Problem requirements: Return, character for character, the lines from the one bearing "ช่อง atomza191412070" through the end of the material. Omit everything before that line.

Given data:
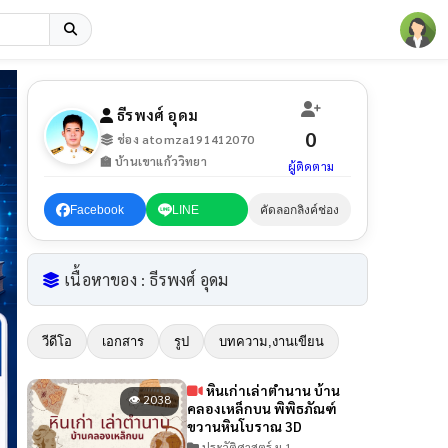
ธีรพงศ์ อุดม
0
ช่อง atomza191412070
🏫 บ้านเขาแก้ววิทยา
ผู้ติดตาม
Facebook
LINE
คัดลอกลิงค์ช่อง
เนื้อหาของ : ธีรพงศ์ อุดม
วีดีโอ
เอกสาร
รูป
บทความ,งานเขียน
หินเก่าเล่าตำนาน บ้าน
👁 2038
คลองเหล็กบน พิพิธภัณฑ์
ขวานหินโบราณ 3D
ประวัติศาสตร์ ม.1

Written answer:
ช่อง atomza191412070
🏫 บ้านเขาแก้ววิทยา
ผู้ติดตาม
Facebook
LINE
คัดลอกลิงค์ช่อง
เนื้อหาของ : ธีรพงศ์ อุดม
วีดีโอ
เอกสาร
รูป
บทความ,งานเขียน
หินเก่าเล่าตำนาน บ้าน
👁 2038
คลองเหล็กบน พิพิธภัณฑ์
ขวานหินโบราณ 3D
ประวัติศาสตร์ ม.1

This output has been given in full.